Privacy Auditing of Multi-domain Graph Pre-trained Model under Membership Inference Attacks
Jiayi Luo 1, Qingyun Sun 1, Yuecen Wei 1, Haonan Yuan 1, Xingcheng Fu 2, Jianxin Li 1
Published on arXiv
2511.17989
Membership Inference Attack
OWASP ML Top 10 — ML04
Key Finding
MGP-MIA effectively mounts membership inference attacks against multi-domain graph pre-trained models despite their enhanced generalization, revealing significant privacy risks in graph foundation model pre-training pipelines.
MGP-MIA
Novel technique introduced
Multi-domain graph pre-training has emerged as a pivotal technique in developing graph foundation models. While it greatly improves the generalization of graph neural networks, its privacy risks under membership inference attacks (MIAs), which aim to identify whether a specific instance was used in training (member), remain largely unexplored. However, effectively conducting MIAs against multi-domain graph pre-trained models is a significant challenge due to: (i) Enhanced Generalization Capability: Multi-domain pre-training reduces the overfitting characteristics commonly exploited by MIAs. (ii) Unrepresentative Shadow Datasets: Diverse training graphs hinder the obtaining of reliable shadow graphs. (iii) Weakened Membership Signals: Embedding-based outputs offer less informative cues than logits for MIAs. To tackle these challenges, we propose MGP-MIA, a novel framework for Membership Inference Attacks against Multi-domain Graph Pre-trained models. Specifically, we first propose a membership signal amplification mechanism that amplifies the overfitting characteristics of target models via machine unlearning. We then design an incremental shadow model construction mechanism that builds a reliable shadow model with limited shadow graphs via incremental learning. Finally, we introduce a similarity-based inference mechanism that identifies members based on their similarity to positive and negative samples.
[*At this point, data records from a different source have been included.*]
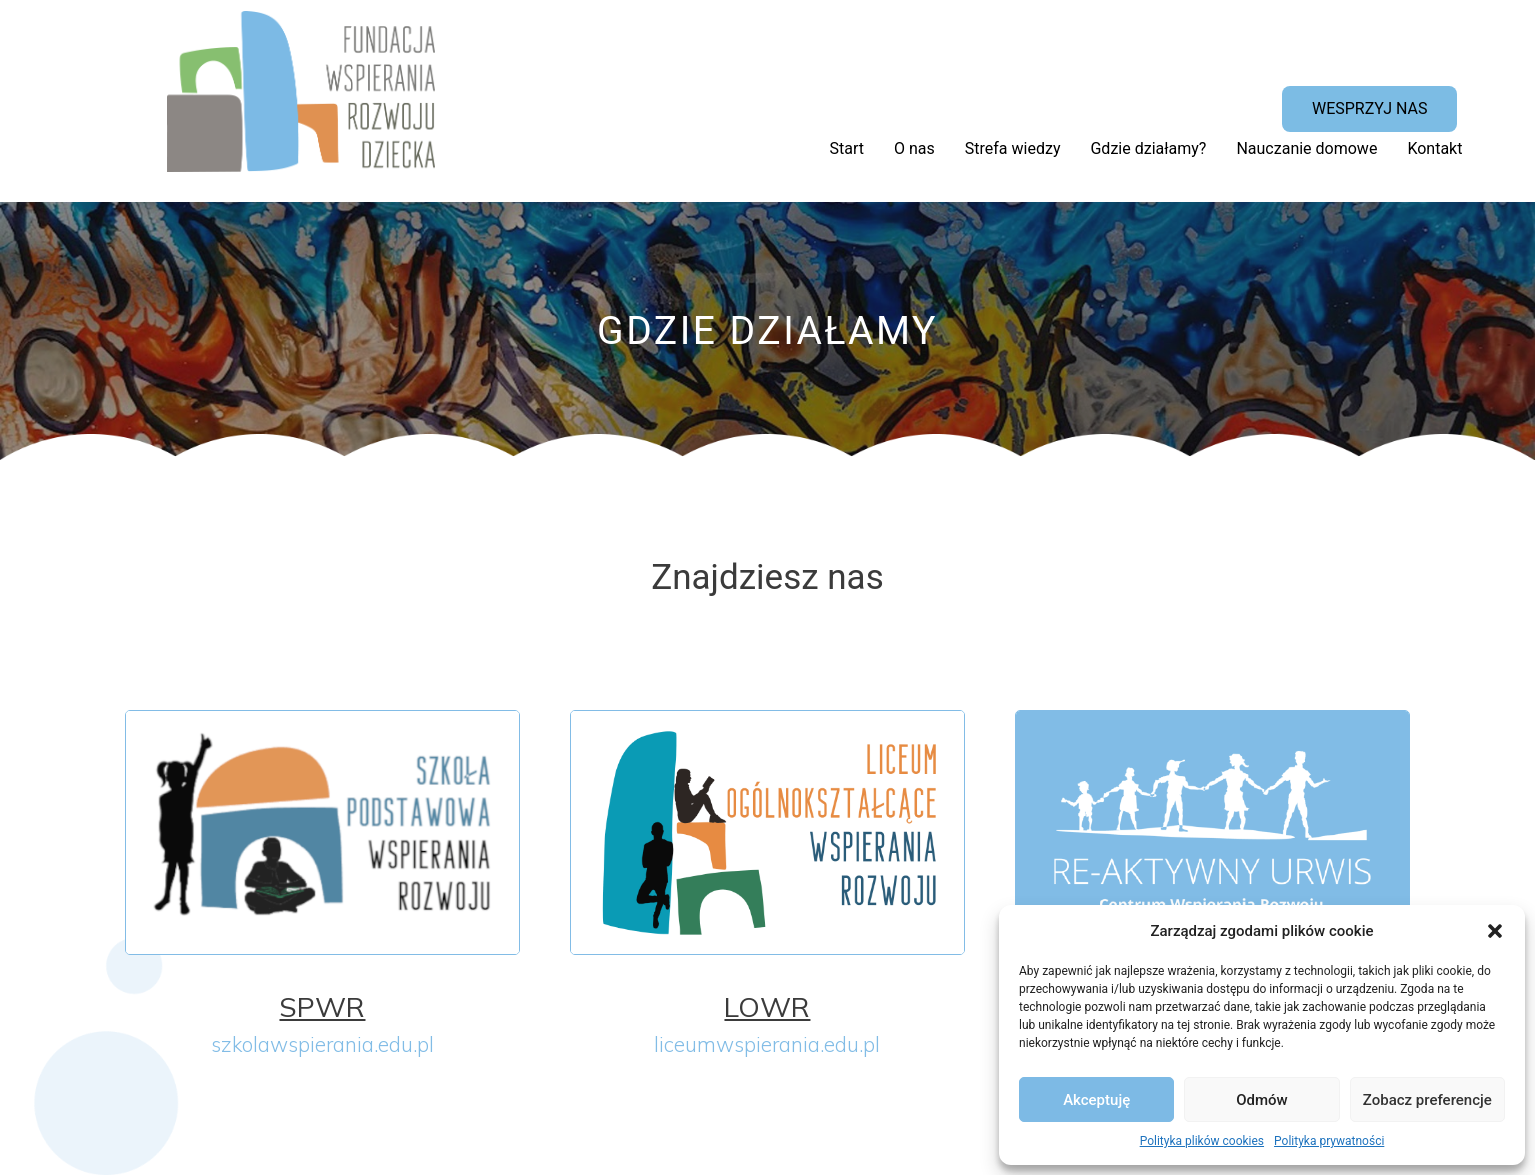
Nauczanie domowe (1306, 148)
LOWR (767, 1006)
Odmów (1262, 1100)
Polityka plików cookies (1202, 1141)
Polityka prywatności (1329, 1141)
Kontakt (1434, 148)
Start (847, 148)
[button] (1495, 931)
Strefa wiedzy (1013, 148)
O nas (914, 148)
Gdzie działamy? (1148, 148)
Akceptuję (1096, 1100)
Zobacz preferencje (1427, 1100)
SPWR (322, 1006)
Extensive experiments demonstrate the effectiveness of our proposed MGP-MIA and reveal the privacy risks of multi-domain graph pre-training.
Key Contributions
- Membership signal amplification mechanism that leverages machine unlearning to intensify overfitting characteristics in multi-domain graph pre-trained models, making them more susceptible to MIA
- Incremental shadow model construction that builds reliable shadow models from limited, heterogeneous shadow graphs via incremental learning
- Similarity-based inference mechanism that classifies members by comparing embedding similarity to positive and negative reference samples, overcoming weak logit-based signals
🛡️ Threat Analysis
The paper's core contribution is a novel MIA framework that determines whether specific graph instances were used during multi-domain pre-training. All three mechanisms (membership signal amplification, incremental shadow model construction, similarity-based inference) directly serve the binary membership inference goal.